:: EXCERPTED RECORDS ::

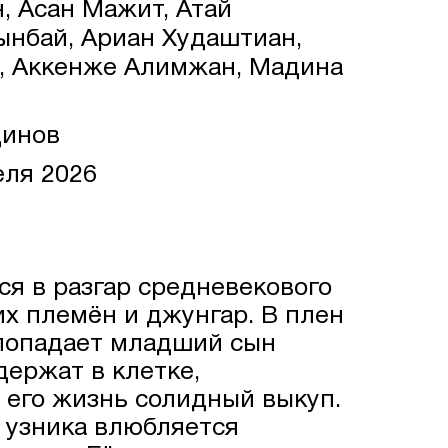
, Асан Мажит, Атай
ынбай, Ариан Худаштиан,
, Аккенже Алимжан, Мадина
инов
еля 2026
ся в разгар средневекового
их племён и джунгар. В плен
попадает младший сын
держат в клетке,
 его жизнь солидный выкуп.
 узника влюбляется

:::

● WORK TO BE COMPLETED:
Write the lines out verbatim, from the one with "попадает младший сын" through the last line of the entries, and stop there.

● RESULT FOR THIS EXERCISE:
попадает младший сын
держат в клетке,
 его жизнь солидный выкуп.
 узника влюбляется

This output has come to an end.